INSTRUCTIONS TO FOLLOW: In the data below, find each line that contains the word "Submit" and copy it.

ENTRIES PROVIDED:
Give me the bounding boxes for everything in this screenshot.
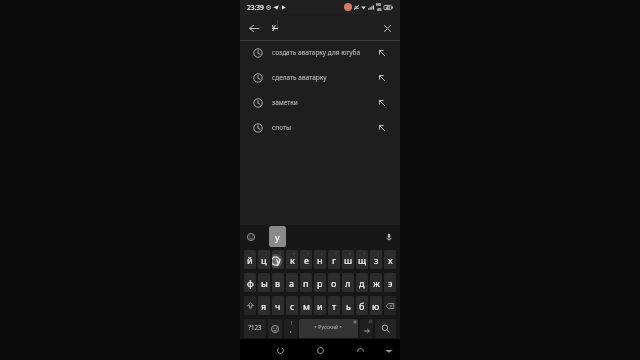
staticText: создать аватарку для ютуба bbox=[272, 48, 363, 57]
staticText: е bbox=[304, 254, 309, 266]
button[interactable]: Clear search bbox=[377, 18, 397, 38]
staticText: ы bbox=[261, 277, 268, 289]
button[interactable]: · bbox=[328, 273, 340, 292]
button[interactable]: · bbox=[314, 273, 326, 292]
button[interactable]: · bbox=[244, 273, 256, 292]
staticText: т bbox=[332, 300, 337, 312]
staticText: у bbox=[275, 231, 280, 243]
button[interactable]: · bbox=[342, 273, 354, 292]
button[interactable]: Comma bbox=[284, 319, 297, 338]
staticText: щ bbox=[358, 254, 367, 266]
staticText: ю bbox=[372, 300, 380, 312]
button[interactable]: 9 bbox=[356, 250, 368, 269]
staticText: ч bbox=[275, 300, 281, 312]
button[interactable]: заметки bbox=[240, 90, 400, 115]
button[interactable]: 1 bbox=[244, 250, 256, 269]
staticText: м bbox=[303, 300, 310, 312]
button[interactable]: · bbox=[384, 250, 396, 269]
staticText: х bbox=[388, 254, 393, 266]
staticText: ж bbox=[373, 277, 380, 289]
button[interactable]: 3 bbox=[272, 250, 284, 269]
staticText: б bbox=[359, 300, 365, 312]
button[interactable]: 2 bbox=[258, 250, 270, 269]
button[interactable]: Voice input bbox=[383, 231, 395, 243]
button[interactable]: сделать аватарку bbox=[240, 65, 400, 90]
button[interactable]: · bbox=[272, 273, 284, 292]
button[interactable]: · bbox=[328, 296, 340, 315]
button[interactable]: Emoji bbox=[245, 231, 257, 243]
staticText: ш bbox=[344, 254, 353, 266]
button[interactable]: 4 bbox=[286, 250, 298, 269]
button[interactable]: · bbox=[300, 273, 312, 292]
staticText: н bbox=[317, 254, 323, 266]
button[interactable]: ?123 bbox=[244, 319, 266, 338]
button[interactable]: у bbox=[269, 226, 286, 247]
staticText: Русский bbox=[317, 323, 340, 330]
button[interactable]: Period bbox=[360, 319, 373, 338]
button[interactable]: · bbox=[258, 273, 270, 292]
staticText: к bbox=[290, 254, 295, 266]
button[interactable]: · bbox=[370, 273, 382, 292]
button[interactable]: · bbox=[286, 296, 298, 315]
staticText: з bbox=[374, 254, 379, 266]
staticText: ?123 bbox=[248, 323, 262, 331]
button[interactable]: · bbox=[356, 296, 368, 315]
button[interactable]: Emoji bbox=[268, 319, 282, 338]
staticText: л bbox=[345, 277, 351, 289]
staticText: э bbox=[388, 277, 393, 289]
staticText: 6 bbox=[321, 251, 324, 256]
staticText: ▸ bbox=[340, 324, 343, 329]
button[interactable]: Search bbox=[375, 319, 396, 338]
staticText: ц bbox=[261, 254, 267, 266]
button[interactable]: · bbox=[370, 296, 382, 315]
button[interactable]: Back bbox=[244, 18, 264, 38]
button[interactable]: · bbox=[272, 296, 284, 315]
staticText: споты bbox=[272, 123, 363, 132]
staticText: у bbox=[272, 22, 276, 32]
button[interactable]: 5 bbox=[300, 250, 312, 269]
button[interactable]: 8 bbox=[342, 250, 354, 269]
button[interactable]: Backspace bbox=[384, 296, 396, 315]
button[interactable]: ◂ bbox=[299, 319, 358, 338]
button[interactable]: Back bbox=[274, 344, 286, 356]
button[interactable]: · bbox=[300, 296, 312, 315]
button[interactable]: · bbox=[258, 296, 270, 315]
staticText: д bbox=[359, 277, 365, 289]
button[interactable]: 0 bbox=[370, 250, 382, 269]
staticText: 0 bbox=[377, 251, 380, 256]
staticText: 2 bbox=[265, 251, 268, 256]
button[interactable]: Recent apps bbox=[354, 344, 366, 356]
staticText: ! bbox=[291, 320, 293, 327]
button[interactable]: · bbox=[342, 296, 354, 315]
staticText: ь bbox=[346, 300, 351, 312]
staticText: 43 bbox=[386, 5, 390, 10]
button[interactable]: Home bbox=[314, 344, 326, 356]
button[interactable]: 6 bbox=[314, 250, 326, 269]
button[interactable]: · bbox=[356, 273, 368, 292]
button[interactable]: · bbox=[384, 273, 396, 292]
button[interactable]: · bbox=[314, 296, 326, 315]
button[interactable]: 7 bbox=[328, 250, 340, 269]
staticText: 4 bbox=[293, 251, 296, 256]
staticText: г bbox=[332, 254, 336, 266]
staticText: ф bbox=[247, 277, 254, 289]
button[interactable]: создать аватарку для ютуба bbox=[240, 40, 400, 65]
staticText: 3 bbox=[279, 251, 282, 256]
staticText: о bbox=[331, 277, 337, 289]
button[interactable]: споты bbox=[240, 115, 400, 140]
button[interactable]: · bbox=[286, 273, 298, 292]
button[interactable]: Hide keyboard bbox=[383, 344, 395, 356]
button[interactable]: Shift bbox=[244, 296, 256, 315]
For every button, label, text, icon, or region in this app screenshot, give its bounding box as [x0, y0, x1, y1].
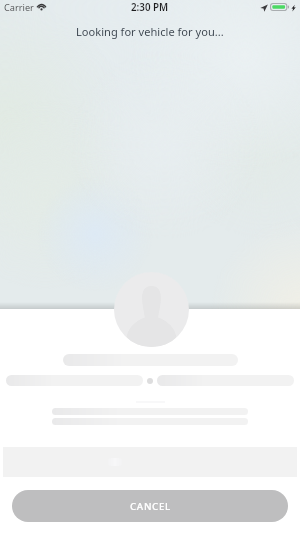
staticText: CANCEL: [130, 500, 171, 513]
staticText: Carrier: [4, 1, 34, 14]
button[interactable]: CANCEL: [12, 490, 288, 522]
staticText: 2:30 PM: [131, 1, 169, 14]
staticText: Looking for vehicle for you...: [76, 24, 224, 39]
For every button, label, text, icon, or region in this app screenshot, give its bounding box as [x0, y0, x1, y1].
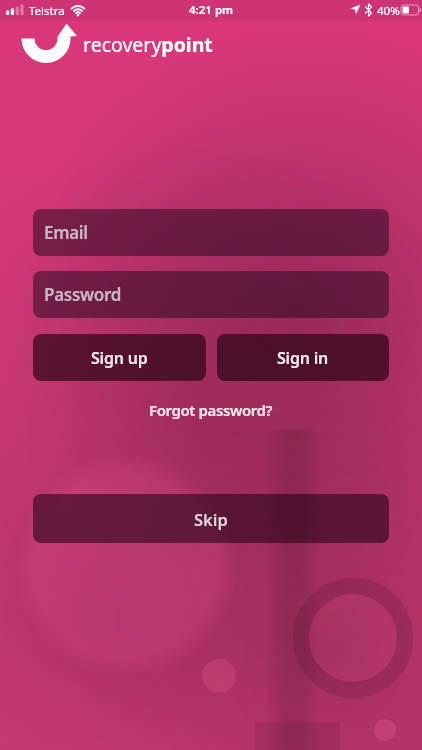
- staticText: 40%: [377, 3, 400, 19]
- staticText: 4:21 pm: [189, 2, 234, 18]
- staticText: Sign up: [91, 347, 148, 369]
- button[interactable]: Sign in: [217, 334, 389, 381]
- staticText: Email: [44, 221, 88, 244]
- button[interactable]: Sign up: [33, 334, 206, 381]
- button[interactable]: Skip: [33, 494, 389, 543]
- staticText: Telstra: [29, 3, 65, 19]
- button[interactable]: Password: [33, 271, 389, 318]
- button[interactable]: Forgot password?: [141, 398, 281, 422]
- staticText: recoverypoint: [83, 31, 213, 58]
- button[interactable]: Email: [33, 209, 389, 256]
- staticText: Password: [44, 283, 122, 306]
- staticText: Skip: [194, 508, 228, 530]
- staticText: Forgot password?: [149, 400, 273, 420]
- staticText: Sign in: [277, 347, 329, 369]
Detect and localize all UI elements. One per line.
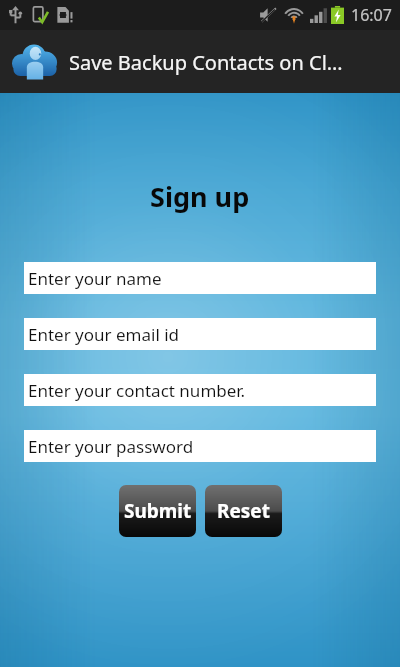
button[interactable]: Enter your email id <box>24 318 376 350</box>
other: App icon <box>11 42 59 82</box>
staticText: Enter your password <box>28 435 194 458</box>
staticText: Enter your contact number. <box>28 379 246 402</box>
button[interactable]: Enter your name <box>24 262 376 294</box>
staticText: Reset <box>217 498 270 524</box>
staticText: Enter your name <box>28 267 162 290</box>
staticText: Save Backup Contacts on Cl… <box>69 49 343 76</box>
button[interactable]: Enter your contact number. <box>24 374 376 406</box>
button[interactable]: Enter your password <box>24 430 376 462</box>
button[interactable]: Submit <box>119 485 196 537</box>
staticText: 16:07 <box>351 4 392 26</box>
button[interactable]: Reset <box>205 485 282 537</box>
staticText: Enter your email id <box>28 323 180 346</box>
staticText: Submit <box>124 498 192 524</box>
staticText: Sign up <box>150 178 250 215</box>
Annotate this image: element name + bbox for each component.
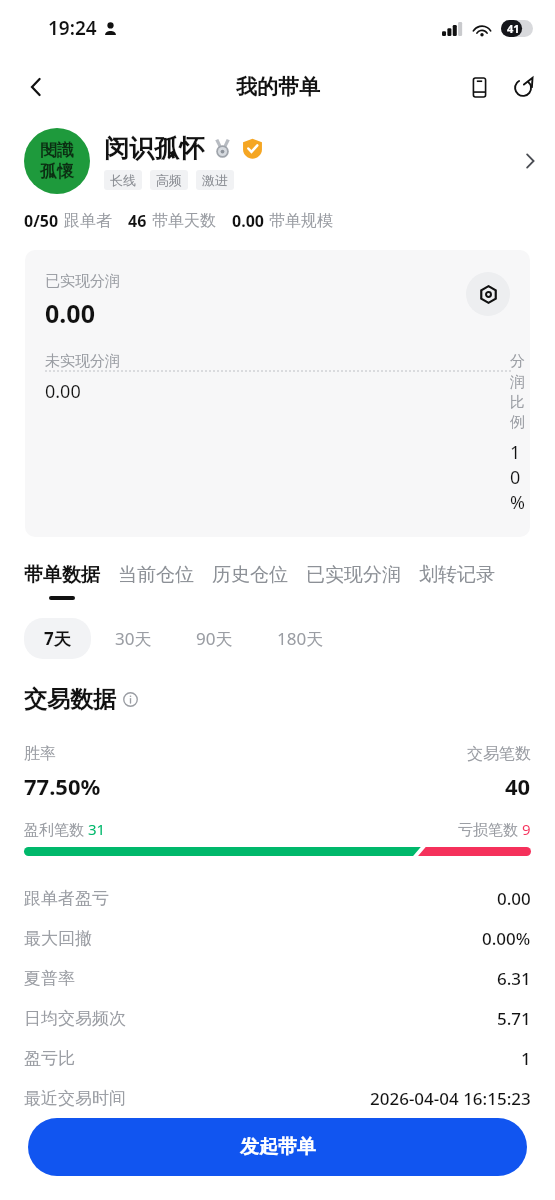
button[interactable]: 90天 bbox=[176, 618, 253, 659]
button[interactable]: 已实现分润 bbox=[306, 563, 401, 596]
staticText: 180天 bbox=[277, 627, 324, 650]
staticText: 跟单者 bbox=[64, 211, 112, 231]
staticText: 带单天数 bbox=[152, 211, 216, 231]
staticText: 31 bbox=[88, 819, 106, 839]
staticText: 发起带单 bbox=[240, 1135, 316, 1159]
staticText: 夏普率 bbox=[24, 968, 75, 989]
staticText: 1 bbox=[521, 1047, 531, 1070]
button[interactable]: 180天 bbox=[257, 618, 344, 659]
button[interactable]: Share bbox=[501, 65, 545, 109]
staticText: 7天 bbox=[44, 627, 71, 650]
staticText: 胜率 bbox=[24, 744, 56, 764]
staticText: 40 bbox=[505, 771, 531, 801]
staticText: 最近交易时间 bbox=[24, 1088, 126, 1109]
staticText: 盈利笔数 bbox=[24, 819, 88, 839]
staticText: 跟单者盈亏 bbox=[24, 888, 109, 909]
staticText: 19:24 bbox=[48, 15, 97, 41]
button[interactable]: 带单数据 bbox=[24, 563, 100, 600]
button[interactable]: 7天 bbox=[24, 618, 91, 659]
staticText: 当前仓位 bbox=[118, 563, 194, 587]
staticText: 閔識 bbox=[40, 140, 74, 161]
staticText: 6.31 bbox=[497, 967, 531, 990]
staticText: 0.00 bbox=[497, 887, 531, 910]
button[interactable]: 当前仓位 bbox=[118, 563, 194, 596]
staticText: 盈亏比 bbox=[24, 1048, 75, 1069]
button[interactable]: 閔識 bbox=[0, 118, 555, 194]
button[interactable]: Back bbox=[12, 63, 60, 111]
staticText: 0.00 bbox=[45, 296, 95, 330]
button[interactable]: 划转记录 bbox=[419, 563, 495, 596]
staticText: 46 bbox=[128, 210, 147, 232]
staticText: 41 bbox=[507, 21, 520, 36]
staticText: 已实现分润 bbox=[306, 563, 401, 587]
staticText: 我的带单 bbox=[236, 74, 320, 100]
staticText: 长线 bbox=[110, 172, 136, 188]
staticText: 30天 bbox=[115, 627, 152, 650]
button[interactable]: Notes bbox=[457, 65, 501, 109]
staticText: 9 bbox=[522, 819, 531, 839]
staticText: 闵识孤怀 bbox=[104, 133, 204, 164]
staticText: 孤懷 bbox=[40, 161, 74, 182]
button[interactable]: Settings bbox=[466, 272, 510, 316]
staticText: 历史仓位 bbox=[212, 563, 288, 587]
staticText: 日均交易频次 bbox=[24, 1008, 126, 1029]
staticText: 90天 bbox=[196, 627, 233, 650]
staticText: 交易数据 bbox=[24, 685, 116, 714]
staticText: 2026-04-04 16:15:23 bbox=[370, 1087, 531, 1110]
staticText: 0.00% bbox=[482, 927, 531, 950]
button[interactable]: 历史仓位 bbox=[212, 563, 288, 596]
staticText: 划转记录 bbox=[419, 563, 495, 587]
staticText: 交易笔数 bbox=[467, 744, 531, 764]
staticText: 0.00 bbox=[45, 379, 81, 404]
button[interactable]: 发起带单 bbox=[28, 1118, 527, 1176]
staticText: 77.50% bbox=[24, 771, 101, 801]
button[interactable]: 已实现分润 bbox=[25, 250, 530, 537]
staticText: 带单数据 bbox=[24, 563, 100, 587]
staticText: 带单规模 bbox=[269, 211, 333, 231]
staticText: 0.00 bbox=[232, 210, 264, 232]
button[interactable]: 30天 bbox=[95, 618, 172, 659]
staticText: 5.71 bbox=[497, 1007, 531, 1030]
staticText: 最大回撤 bbox=[24, 928, 92, 949]
staticText: 激进 bbox=[202, 172, 228, 188]
staticText: 高频 bbox=[156, 172, 182, 188]
staticText: 已实现分润 bbox=[45, 272, 120, 291]
staticText: 0/50 bbox=[24, 210, 59, 232]
staticText: 未实现分润 bbox=[45, 352, 120, 371]
staticText: 亏损笔数 bbox=[458, 819, 522, 839]
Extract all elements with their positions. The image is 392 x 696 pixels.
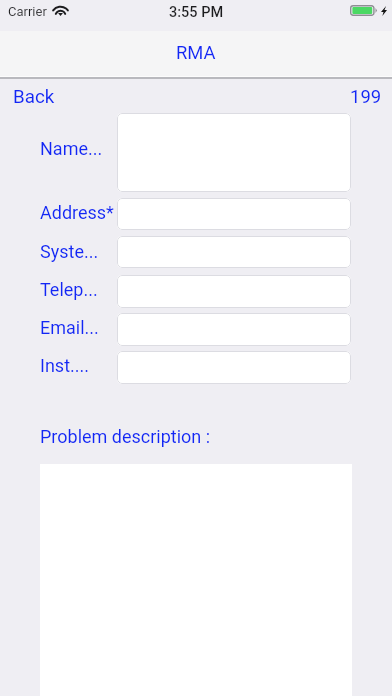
staticText: Address* xyxy=(40,202,114,223)
button[interactable] xyxy=(117,275,351,308)
staticText: Email... xyxy=(40,317,99,338)
button[interactable] xyxy=(117,113,351,192)
button[interactable]: 199 xyxy=(342,79,390,115)
staticText: Problem description : xyxy=(40,426,211,447)
staticText: RMA xyxy=(176,42,216,64)
button[interactable] xyxy=(117,236,351,268)
button[interactable] xyxy=(117,198,351,230)
staticText: Syste... xyxy=(40,241,99,262)
button[interactable] xyxy=(117,351,351,384)
staticText: Inst.... xyxy=(40,355,89,376)
staticText: Back xyxy=(13,86,55,108)
button[interactable] xyxy=(117,313,351,346)
staticText: Carrier xyxy=(8,4,47,19)
staticText: Telep... xyxy=(40,279,98,300)
staticText: Name... xyxy=(40,138,103,159)
staticText: 3:55 PM xyxy=(169,4,224,21)
button[interactable]: Back xyxy=(5,79,63,115)
staticText: 199 xyxy=(350,86,382,108)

RESPONSE BELOW:
button[interactable]: Submit <box>119 485 196 537</box>
staticText: Submit <box>124 498 192 524</box>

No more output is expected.